To a packed hall of proud yet sorrowful supporters, President Barack Obama delivered a remarkable speech to close out his presidency. Obama's best quotes from his farewell address run the gamut — some are funny, others inspirational, some are just too real, but they all reminded audiences what a strong yet compassionate leader looks like. And, like all his speeches, they made us all reconsider what's important, not only in a president, but in what our nation values, too.

Obama's supporters were rowdy and impassioned while listening to him speak; offering shouts, boos, and groans where they deemed fit. Rather than bash the incoming president-elect, though, Obama took the high road instead and stressed the need for a peaceful transition of power from him to Trump, regardless of personal opinion. Despite all the pessimism and doubt that's circulated around a Trump presidency, Obama's message has continued to be one of hope and support for the president-elect, trusting in democracy and the power of the American people as vehicles for which to promote positive change.

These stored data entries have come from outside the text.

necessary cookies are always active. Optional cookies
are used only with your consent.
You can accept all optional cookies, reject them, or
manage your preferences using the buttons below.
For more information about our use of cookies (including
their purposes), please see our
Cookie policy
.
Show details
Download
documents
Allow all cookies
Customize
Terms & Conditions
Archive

Compounding graciousness, forward-thinking, and a constant search for both truth and justice, Obama sealed his presidency with class. Here are some of Obama's best farewell address moments, as recorded by Twitter:

Leaving with one of the highest approval ratings of a United States political figure, Obama has won over citizens with his calm demeanor, level-headedness, and focus on the issues— characteristics that greatly distinguish him from the incoming president-elect. Obama ended his speech reminding audiences how hard our citizens have worked to create the free country we're all working toward improving, saying:

I am asking you to hold fast to that faith written into our founding documents; that idea whispered by slaves and abolitionists; that spirit sung by immigrants and homesteaders and those who marched for justice; that creed reaffirmed by those who planted flags from foreign battlefields to the surface of the moon; a creed at the core of every American whose story is not yet written: Yes We Can. Yes We Did. Yes We Can.

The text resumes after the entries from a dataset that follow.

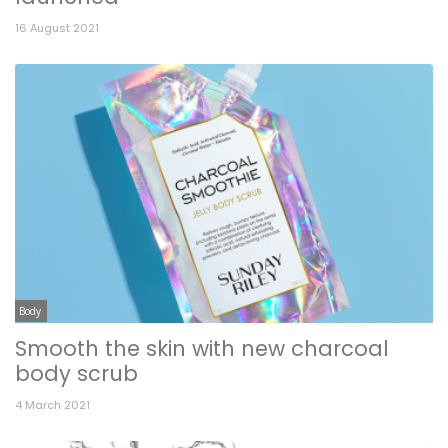
16 August 2021
Body
Smooth the skin with new charcoal
body scrub
4 March 2021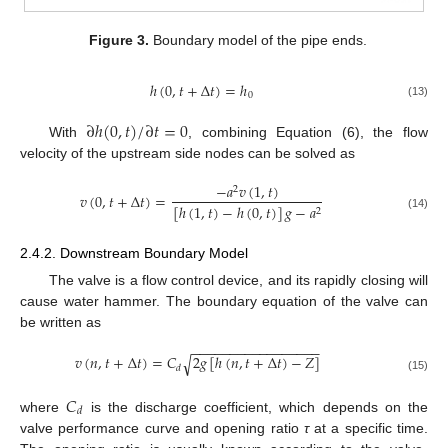
Figure 3.
Boundary model of the pipe ends.
ℎ
(
0
,
𝑡
+
Δ
𝑡
)
=
ℎ
0
(13)
∂
ℎ
(
0
,
𝑡
)
/
∂
𝑡
=
0
With
, combining Equation (6), the flow
velocity of the upstream side nodes can be solved as
−
𝑎
𝑣
(
1
,
𝑡
)
2
𝑣
(
0
,
𝑡
+
Δ
𝑡
)
=
[
ℎ
(
1
,
𝑡
)
−
ℎ
(
0
,
𝑡
)
]
𝑔
−
𝑎
2
(14)
2.4.2. Downstream Boundary Model
The valve is a flow control device, and its rapidly closing will
cause water hammer. The boundary equation of the valve can
be written as
−
−
−
−
−
−
−
−
−
−
−
−
−
−
−
−
−
𝑣
(
𝑛
,
𝑡
+
Δ
𝑡
)
=
𝐶
2
𝑔
[
ℎ
(
𝑛
,
𝑡
+
Δ
𝑡
)
−
𝑍
]
√
𝑑
(15)
𝐶
𝑑
where
is the discharge coefficient, which depends on the
valve performance curve and opening ratio
τ
at a specific time.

Before Obama's presidency, Americans thought a lot of things weren't possible. Many thought that same-sex marriage would not happen in their near futures — or maybe even in their lifetimes. They never thought that a woman could run for president and amass 3 million more votes than her male opponent. They never thought a sitting president would call himself a feminist. But all of those things happened, and Obama's speech on Tuesday night reminded Americans of that, and of their potential, still, in the future. Obama helped remind Americans that things might seem bleak, but they always, always have the power to make them better.